Table 9 Information complexity and information uncertainty

We also conduct several other tests (untabulated). First, for some small firms, earnings announcement and 10-K filings occur on the same day. To exclude the possibility that our result is driven by this set of firms, whose FDR may capture the same information as earnings, we exclude all firm-year observations where companies file their annual report within two trading days after earnings announcements. The abnormal returns the FDR strategy generates over the 12-month period actually increase slightly from 10.62% in Table 4 to 10.89%. Second, we split our sample into value firms and growth firms based on the median book-to-market ratio. The results show that FDR works for both groups, and that the effect of FDR is stronger for firms with lower book-to-market ratios (that is, growth firms). Third, to further control for the possibility that extreme FDR portfolios are disproportionately affected by smaller firms, we deflate the three-day abnormal returns with the square root of the mean squared error from the regression of daily stock returns on the market returns for the 30 days before filing dates (that is, the sigma). The FDR remains significant in all the robustness tests. Forth, Garfinkel and Sokobin (2006) show that investor opinion divergence, as a measure of risk, increases the sensitivity of the post-earnings announcement drift to earnings surprises. We include analyst forecast dispersion in our test, and the result shows that FDR remains significant.

7 Summary and conclusions

In this paper we examine the information content of 10-K filings and how investors react to this information in the post-EDGAR era. Stock return volatility and trading volume increase during the few days after companies file their 10-K reports. Using three-day returns starting from filing dates as a proxy for the information in the 10-K, we show that such information has predictive power over future accounting profitability, which indicates that EDGAR 10-K filings contain useful information about firms’ future performance.

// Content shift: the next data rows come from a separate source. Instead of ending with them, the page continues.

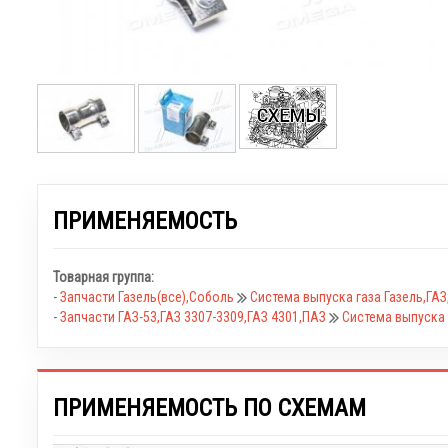
ПРИМЕНЯЕМОСТЬ
Товарная группа:
-
Запчасти Газель(все),Соболь
Система выпуска газа Газель,ГА
-
Запчасти ГАЗ-53,ГАЗ 3307-3309,ГАЗ 4301,ПАЗ
Система выпуска 
ПРИМЕНЯЕМОСТЬ ПО СХЕМАМ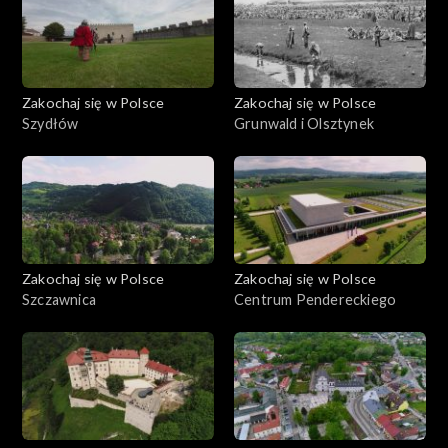
Zakochaj się w Polsce
Zakochaj się w Polsce
Szydłów
Grunwald i Olsztynek
Zakochaj się w Polsce
Zakochaj się w Polsce
Szczawnica
Centrum Pendereckiego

We also find that investors’ response to 10-K filings tends to be sluggish and that the stock price continues to drift. The magnitude of the drift is significant both statistically and economically, even after controlling for common risk factors and other accounting anomalies. We use word counts as a proxy for the information complexity of 10-K filings and find that investor underreaction tends to be stronger for a group of firms with more complex 10-K reports. Firm-years with less complex 10-K filings show little, if any, market underreaction. Overall, our results indicate that the complexity of accounting information does affect the extent to which investors can incorporate that information into price. This lends support to making 10-K information more intelligible to the average investor.